Dadurch wirken manche, für Christl spannende Momente für den Zuseher unheimlich und beklemmend, nie aber erdrückend. Schwerer wiegt da die Tatsache, wie traurig aktuell der Film über eine Kindheit im Krieg erscheint. “Die Nachrichtenbilder aus Syrien waren da und wir haben alle plötzlich gemerkt, wie sich die Filmbilder und die Bilder der Realität übereinanderschieben und sich teilweise gleichen”, erinnert sich Unger im APA-Gespräch an die Dreharbeiten im vergangenen Sommer. Für das Team sei es plötzlich kein Problem mehr gewesen, sich in Christl und ihre Familie hineinzuversetzen – und auch den Zusehern wird es so gehen, was “Maikäfer flieg” zu einem wichtigen Film unserer Zeit macht.
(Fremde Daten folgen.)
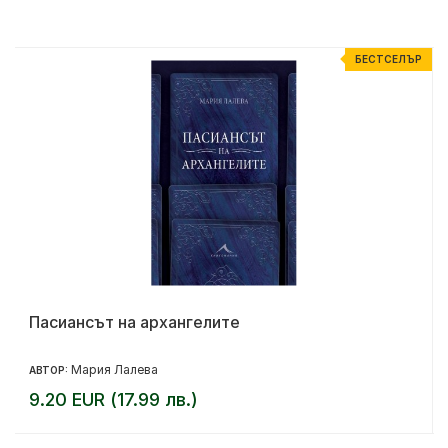
Р
БЕСТСЕЛЪР
Пасиансът на архангелите
Мария Лалева
АВТОР:
9.20 EUR (17.99 лв.)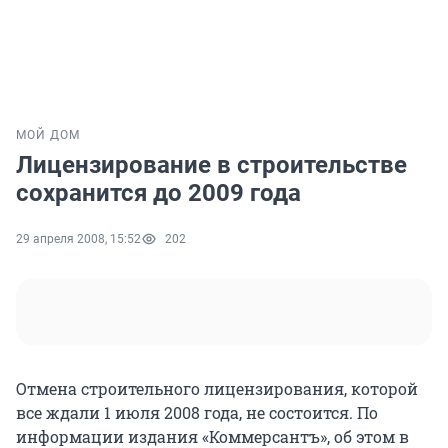
МОЙ ДОМ
Лицензирование в строительстве
сохранится до 2009 года
29 апреля 2008, 15:52
202
Отмена строительного лицензирования, которой
все ждали 1 июля 2008 года, не состоится. По
информации издания «Коммерсантъ», об этом в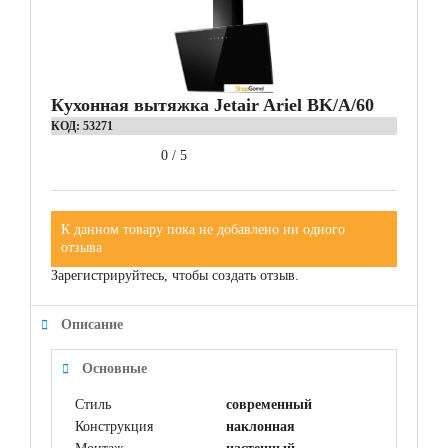
Кухонная вытяжка Jetair Ariel BK/A/60
КОД:
53271
0
/
5
К данном товару пока не добавлено ни одного
отзыва
Зарегистрируйтесь, чтобы создать отзыв.
Описание
Основные
Стиль
современный
Конструкция
наклонная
Zwei Frauen tragen diesen Film vor allem: Von der mittlerweile zehnjährige Zita Gaier, die mit einer ungemeinen Spielfreude in die Rolle des widerborstigen Mädchens schlüpft, das in der unbestimmten, fast anarchischen Phase die Vorzüge erkennt und allen Menschen ohne Scheu und Vorurteil begegnet. Und von TV- und Filmstar Ursula Strauss (41) als Mutter, der die psychische wie physische Belastung anzusehen – und dank stressbedingter Wutausbrüche in starkem Dialekt auch anzuhören – ist. Auch hinter der Kamera waren in den wichtigen Departments vor allem Frauen am Werk – von Regie, Drehbuch und Kamera angefangen bis hin zur stimmigen Filmmusik von Eva Jantschitsch (alias Gustav) und Produzentin Gabriele Kranzenbinder, die für die ambitionierte Verfilmung rund 3,4 Millionen Euro Budget aufgestellt hat.